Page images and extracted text
+ + + + + + +
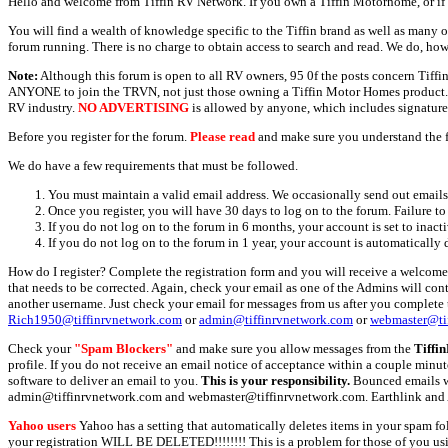
Hello and welcome from Tiffin RV Network. If you own a Tiffin Motorhome, or if y
You will find a wealth of knowledge specific to the Tiffin brand as well as many ot
forum running. There is no charge to obtain access to search and read. We do, how
Note:
Although this forum is open to all RV owners, 95 0f the posts concern Tif
ANYONE to join the TRVN, not just those owning a Tiffin Motor Homes product. This
RV industry.
NO ADVERTISING
is allowed by anyone, which includes signature 
Before you register for the forum.
Please read
and make sure you understand the 
We do have a few requirements that must be followed.
You must maintain a valid email address. We occasionally send out emails 
Once you register, you will have 30 days to log on to the forum. Failure to
If you do not log on to the forum in 6 months, your account is set to inact
If you do not log on to the forum in 1 year, your account is automatically 
How do I register? Complete the registration form and you will receive a welcome 
that needs to be corrected. Again, check your email as one of the Admins will con
another username. Just check your email for messages from us after you complete th
Rich1950@tiffinrvnetwork.com
or
admin@tiffinrvnetwork.com
or
webmaster@ti
Check your
"Spam Blockers"
and make sure you allow messages from the
Tiffi
profile. If you do not receive an email notice of acceptance within a couple minut
software to deliver an email to you.
This is your responsibility.
Bounced emails wil
admin@tiffinrvnetwork.com and webmaster@tiffinrvnetwork.com. Earthlink and 
Yahoo users
Yahoo has a setting that automatically deletes items in your spam f
your registration WILL BE DELETED!!!!!!!! This is a problem for those of you us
+ + + + + + +
What to do: Identify the lines of the entries containing the string "have". Copy each such line.

Answer section:
We do have a few requirements that must be followed.
Once you register, you will have 30 days to log on to the forum. Failure to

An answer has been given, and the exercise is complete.